This article is the PHP crawl page of several methods for a detailed analysis of the introduction, the need for a friend reference
When doing some weather forecast or RSS Subscription program, often need to crawl non-local files, generally using PHP simulation browser access, HTTP requests to access the URL address, and then get the HTML source code or XML data, we can not directly output the data, It is often necessary to extract the content and then format it to appear in a more friendly way.
Here are some simple ways and principles of PHP crawl page:
First, the main method of PHP crawl page:
1. File () function
2. file_get_contents () function
3. fopen ()->fread ()->fclose () mode
4.curl mode
5. Fsockopen () function socket mode
6. Using plug-ins (e.g.: http://sourceforge.net/projects/snoopy/)

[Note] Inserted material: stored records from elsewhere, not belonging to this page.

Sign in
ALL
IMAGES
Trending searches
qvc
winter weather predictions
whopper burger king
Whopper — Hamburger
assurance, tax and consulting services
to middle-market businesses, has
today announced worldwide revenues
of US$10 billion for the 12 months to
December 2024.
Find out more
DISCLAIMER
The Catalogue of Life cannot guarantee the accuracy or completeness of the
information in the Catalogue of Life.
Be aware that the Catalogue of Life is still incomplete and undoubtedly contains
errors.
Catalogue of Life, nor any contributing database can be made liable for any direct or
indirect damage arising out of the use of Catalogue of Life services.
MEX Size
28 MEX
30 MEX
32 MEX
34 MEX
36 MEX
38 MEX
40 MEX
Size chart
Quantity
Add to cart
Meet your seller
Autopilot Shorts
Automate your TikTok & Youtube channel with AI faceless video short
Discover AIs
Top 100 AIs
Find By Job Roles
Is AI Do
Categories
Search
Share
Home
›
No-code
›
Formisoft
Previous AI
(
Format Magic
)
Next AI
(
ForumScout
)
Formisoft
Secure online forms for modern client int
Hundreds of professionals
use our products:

Second, PHP parsing HTML or XML code the main way:
1. File () function
The code is as follows:
<?php $url = ' http://t.qq.com '; $lines _array=file ($url); $lines _string=implode (', $lines _array); Echo htmlspecialchars ($lines _string);
2. file_get_contents () function
Use file_get_contents and fopen to open allow_url_fopen. Method: Edit PHP.ini, set allow_url_fopen = On,allow_url_fopen Close when fopen and file_get_contents cannot open remote files.
The code is as follows:
<?php $url = ' http://t.qq.com '; $lines _string=file_get_contents ($url); Echo htmlspecialchars ($lines _string);
3. fopen ()->fread ()->fclose () mode
The code is as follows:
<?php $url = ' http://t.qq.com '; $handle =fopen ($url, "RB"); $lines _string= ""; do{ $data =fread ($handle, 1024x768); if (strlen ($data) ==0) {break ; } $lines _string.= $data; }while (TRUE); Fclose ($handle); Echo htmlspecialchars ($lines _string);
4. Curl Mode
Use curl to have space to turn on curl. Method: Modify PHP.ini under WINDOWS, remove the semicolon in front of Extension=php_curl.dll, and need to copy Ssleay32.dll and Libeay32.dll to C:\WINDOWS\system32 ; Install the curl extension under Linux.
The code is as follows:
<?php $url = ' http://t.qq.com '; $ch =curl_init (); $timeout = 5; curl_setopt ($ch, Curlopt_url, $url); curl_setopt ($ch, Curlopt_returntransfer, 1); curl_setopt ($ch, Curlopt_connecttimeout, $timeout); $lines _string=curl_exec ($ch); Curl_close ($ch); Echo htmlspecialchars ($lines _string);
5. Fsockopen () function socket mode
Socket mode can be executed correctly, but also with the server settings, in particular, through the phpinfo to see what communication protocols are opened by the server, such as my local PHP socket does not open HTTP, only use UDP test.
The code is as follows:
<?php $fp = Fsockopen ("udp://127.0.0.1", $errno, $errstr), if (! $fp) { echo "ERROR: $errno-$errstr <br/ >\n "} else { fwrite ($fp," \ n ") Echo fread ($fp,-) fclose ($FP)}
6. Plugins
Online should have more plug-ins, Snoopy plug-ins are found on the Internet, interested can be studied.